Разговор вела о том, что видела в недавней поездке в Баден-Баден, Рим, Венецию... Угостила особым, привезенным из Рима чаем с крендельками, сделанными а-ля франсе. Он тоже не остался в долгу: рассказал услышанные в петербургских салонах несколько пикантных историй из жизни царствующего двора. Он знал множество подобных историй, графиня готова была слушать его весь день, но он не забывал, зачем приехал. Словно между прочим, попросил разрешения заготовить несколько возов дровишек в ее лесах. Графиня усмехнулась: вот зачем пожаловал гость, но вида не подала и сказала: "О такой мелочи просите? Для вас, дорогой наш пиит, я бы что угодно не пожалела". — "Мне ничего не надобно, ваше сиятельство, премного благодарен за вашу доброту... Вот только... — И повеселел. — Вот только, ежели разрешите, свечей бы немного вашего завода.

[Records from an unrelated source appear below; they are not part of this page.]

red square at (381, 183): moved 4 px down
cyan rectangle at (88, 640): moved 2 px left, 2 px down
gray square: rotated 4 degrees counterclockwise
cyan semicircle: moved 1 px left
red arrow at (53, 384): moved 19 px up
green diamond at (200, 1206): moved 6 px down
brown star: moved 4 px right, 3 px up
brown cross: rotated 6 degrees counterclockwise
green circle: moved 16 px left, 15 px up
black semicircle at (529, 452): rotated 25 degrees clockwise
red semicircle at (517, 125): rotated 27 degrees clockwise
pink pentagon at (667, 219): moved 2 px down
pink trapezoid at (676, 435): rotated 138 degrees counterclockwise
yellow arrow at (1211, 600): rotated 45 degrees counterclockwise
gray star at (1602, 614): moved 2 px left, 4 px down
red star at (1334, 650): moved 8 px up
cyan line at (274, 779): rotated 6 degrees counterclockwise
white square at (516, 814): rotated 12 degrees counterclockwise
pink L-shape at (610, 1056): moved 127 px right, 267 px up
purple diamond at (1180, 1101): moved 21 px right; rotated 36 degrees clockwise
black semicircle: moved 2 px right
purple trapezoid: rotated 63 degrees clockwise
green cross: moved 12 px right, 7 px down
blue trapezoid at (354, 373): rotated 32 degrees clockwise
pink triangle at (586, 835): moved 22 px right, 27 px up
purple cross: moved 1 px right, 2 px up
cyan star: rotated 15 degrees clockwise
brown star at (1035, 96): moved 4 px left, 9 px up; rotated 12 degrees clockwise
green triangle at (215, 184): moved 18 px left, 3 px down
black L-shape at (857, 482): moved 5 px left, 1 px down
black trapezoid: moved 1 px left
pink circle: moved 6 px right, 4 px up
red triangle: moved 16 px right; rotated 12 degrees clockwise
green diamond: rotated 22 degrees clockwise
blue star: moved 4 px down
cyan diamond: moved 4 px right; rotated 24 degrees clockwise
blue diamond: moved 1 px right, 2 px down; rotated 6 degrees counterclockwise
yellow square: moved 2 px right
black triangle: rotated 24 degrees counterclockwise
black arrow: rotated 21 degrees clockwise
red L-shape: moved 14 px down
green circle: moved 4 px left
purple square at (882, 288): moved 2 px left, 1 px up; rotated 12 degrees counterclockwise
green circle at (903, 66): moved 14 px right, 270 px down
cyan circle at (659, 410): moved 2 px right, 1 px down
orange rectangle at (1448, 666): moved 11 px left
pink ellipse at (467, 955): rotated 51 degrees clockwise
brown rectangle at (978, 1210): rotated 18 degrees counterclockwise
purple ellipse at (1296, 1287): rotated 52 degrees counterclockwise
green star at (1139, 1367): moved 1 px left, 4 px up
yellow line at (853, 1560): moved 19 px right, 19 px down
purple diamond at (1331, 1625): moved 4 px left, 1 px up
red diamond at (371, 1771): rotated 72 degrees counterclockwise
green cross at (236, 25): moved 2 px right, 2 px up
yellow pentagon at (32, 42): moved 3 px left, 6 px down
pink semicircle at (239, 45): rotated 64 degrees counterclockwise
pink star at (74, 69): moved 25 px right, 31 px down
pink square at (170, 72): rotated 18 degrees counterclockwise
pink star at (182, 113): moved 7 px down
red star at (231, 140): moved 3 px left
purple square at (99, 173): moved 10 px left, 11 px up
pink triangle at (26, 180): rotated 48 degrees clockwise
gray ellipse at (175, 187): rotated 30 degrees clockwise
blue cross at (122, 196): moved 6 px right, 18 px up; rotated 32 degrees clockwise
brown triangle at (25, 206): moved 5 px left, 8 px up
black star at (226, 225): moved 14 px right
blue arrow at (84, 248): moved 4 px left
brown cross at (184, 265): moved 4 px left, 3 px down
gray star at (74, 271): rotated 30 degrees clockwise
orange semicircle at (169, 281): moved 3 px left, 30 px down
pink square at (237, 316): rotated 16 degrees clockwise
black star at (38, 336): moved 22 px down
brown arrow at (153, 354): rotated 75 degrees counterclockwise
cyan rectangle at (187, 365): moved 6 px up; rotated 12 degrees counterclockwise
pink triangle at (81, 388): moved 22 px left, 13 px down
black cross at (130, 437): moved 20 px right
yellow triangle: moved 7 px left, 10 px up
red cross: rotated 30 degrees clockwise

Ваши свечи — лучшие во всем крае..." Графиня, чувствительная к лести, не обиделась, напротив, была довольна похвалой и сказала, что дарует Дому бедных три пуда самых наилучших свечей... Однако он не захотел брать даром — будет повод еще раз приехать — и заплатил, хоть по самой малой цене, но заплатил... Графиня просила заглядывать, ежели появится еще какая потребность. Они хорошо, по-дружески расстались.

Теперь в пансионе будет тепло, а вечерами и светло. Дети смогут дольше заниматься уроками, а на досуге и поиграть, почитать книгу. Книг уже накопилось около трех сотен, ими заполнены два шкафа. Вот если бы господа учителя еще раскошелились, а то принесли всего по две-три книги... Надо теперь к книгам и доброго хозяина приставить, лучше, разумеется, из среды воспитанников, пусть бы осмотрел корешки, где надо — подклеил, подшил, привлек к сему делу и товарищей. Таким образом уважение к книге воспитывается. Конечно, одним уходом за книгой не научишься верно ее читать, находить в ней главное, что уму и сердцу полезно. Для этого хорошо бы правила чтения написать, ознакомить с ними каждого. Пусть потом господа учителя дуются, говорят, что дорогу им перебежал, — не страшно, лишь бы детям польза была.

Первого, кого Иван Петрович увидел, переступив порог Дома, был Миша Лесницкий. Закутавшись в стеганое одеяло, из которого виднелся только один нос, он прислонился к теплой печке и при свете свечи читал вслух книгу. Иван Петрович сразу определил, что читает его воспитанник.